What a lovely evening. A thunderstorm approaches. The locusts are making their sawing noise with the dusk. I have put some sweet potatoes in the oven to bake. It is quiet. Dennis was in Sewanee, Tennessee over the weekend and is headed back now. Kitten Britches and I slept last night in my little room instead of the big room. I like my little room. It is cozy and comforting and I can look right out the windows into the trees and the night. The moon shines in. I woke at 4:30 but dozed again until 6.

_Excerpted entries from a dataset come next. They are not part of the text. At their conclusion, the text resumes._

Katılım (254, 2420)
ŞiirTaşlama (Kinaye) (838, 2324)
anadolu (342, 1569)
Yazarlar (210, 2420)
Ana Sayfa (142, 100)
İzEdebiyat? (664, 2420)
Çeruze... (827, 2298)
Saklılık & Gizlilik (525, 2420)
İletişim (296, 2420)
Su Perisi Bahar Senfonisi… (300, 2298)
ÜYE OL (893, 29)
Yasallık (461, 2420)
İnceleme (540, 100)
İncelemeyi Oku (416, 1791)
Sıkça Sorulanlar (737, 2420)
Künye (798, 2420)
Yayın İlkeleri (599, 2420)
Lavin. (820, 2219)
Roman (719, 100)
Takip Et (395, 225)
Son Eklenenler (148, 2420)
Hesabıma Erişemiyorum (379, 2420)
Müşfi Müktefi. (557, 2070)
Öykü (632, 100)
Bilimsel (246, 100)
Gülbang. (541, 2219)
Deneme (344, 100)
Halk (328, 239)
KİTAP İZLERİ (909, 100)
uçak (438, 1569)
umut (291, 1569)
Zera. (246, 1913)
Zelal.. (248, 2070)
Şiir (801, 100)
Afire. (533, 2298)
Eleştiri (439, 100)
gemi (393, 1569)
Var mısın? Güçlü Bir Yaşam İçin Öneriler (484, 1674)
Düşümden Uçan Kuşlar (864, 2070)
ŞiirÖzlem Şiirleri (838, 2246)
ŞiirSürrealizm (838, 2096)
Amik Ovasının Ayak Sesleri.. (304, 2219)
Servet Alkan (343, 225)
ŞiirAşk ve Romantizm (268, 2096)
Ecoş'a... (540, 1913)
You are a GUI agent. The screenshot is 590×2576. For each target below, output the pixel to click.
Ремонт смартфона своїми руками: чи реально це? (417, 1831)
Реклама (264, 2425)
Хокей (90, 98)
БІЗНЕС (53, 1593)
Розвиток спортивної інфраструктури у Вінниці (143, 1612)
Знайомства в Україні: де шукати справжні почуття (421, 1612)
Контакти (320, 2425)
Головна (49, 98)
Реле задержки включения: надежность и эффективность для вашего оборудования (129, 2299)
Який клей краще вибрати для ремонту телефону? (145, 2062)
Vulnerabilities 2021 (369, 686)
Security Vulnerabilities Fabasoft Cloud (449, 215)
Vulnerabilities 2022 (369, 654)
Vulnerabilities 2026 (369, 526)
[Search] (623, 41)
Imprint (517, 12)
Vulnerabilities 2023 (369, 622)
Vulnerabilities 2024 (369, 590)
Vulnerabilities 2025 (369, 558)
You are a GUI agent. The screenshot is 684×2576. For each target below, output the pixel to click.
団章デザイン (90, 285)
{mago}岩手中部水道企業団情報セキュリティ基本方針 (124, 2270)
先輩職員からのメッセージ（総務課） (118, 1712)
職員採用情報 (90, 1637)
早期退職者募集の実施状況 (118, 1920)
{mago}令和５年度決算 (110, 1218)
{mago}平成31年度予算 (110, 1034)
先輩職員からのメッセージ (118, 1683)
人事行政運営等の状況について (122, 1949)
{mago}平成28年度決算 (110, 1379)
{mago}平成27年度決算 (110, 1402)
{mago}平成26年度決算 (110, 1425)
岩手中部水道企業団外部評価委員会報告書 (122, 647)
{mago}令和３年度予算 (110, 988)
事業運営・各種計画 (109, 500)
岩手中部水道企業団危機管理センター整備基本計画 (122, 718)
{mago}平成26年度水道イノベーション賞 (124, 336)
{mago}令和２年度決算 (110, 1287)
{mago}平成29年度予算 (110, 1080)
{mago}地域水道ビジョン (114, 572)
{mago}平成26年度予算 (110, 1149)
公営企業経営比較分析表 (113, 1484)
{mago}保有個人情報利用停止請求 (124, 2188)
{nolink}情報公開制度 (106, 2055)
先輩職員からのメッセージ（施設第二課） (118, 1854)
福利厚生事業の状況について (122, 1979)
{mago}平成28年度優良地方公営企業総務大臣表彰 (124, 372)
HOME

My friend Ginger came over yesterday, she had been on a float trip and saw Cardinal flower along the banks of the river, so we looked it up in Alice Lounsberry’s Southern Wildflowers and Trees (1901). It’s in the Bellflower Family, Latin name is Lobelia Cardinalis. Here is what she says:
“L. cardinalis, cardinal-flower, red lobelia, is a wild flower about which the nation might feel a righteous pride, so intensely colored and velvety in texture are its flowers, defying the artist’s pigments to imitate them, and forming against their background of dark green and lustrous leaves a wild bit of colour almost without equal. Happily the plant is well-known and its range very general. Old men, urchins and little maids all seek it by the brook’s side. Some among them call the flowers “nosebleed,” not, however, a pretty name. They are used to dye with, and that they give up pretty freely their colour can be seen by letting the corollas fall in water, which then soon turns to their own hue. Country belles, I have been told by one initiated, make from the flowers a fluid with which to touch up their cheeks.”
I know a place in the park next to the creek where Cardinal flower grows. I must look this week to see if it is there this year.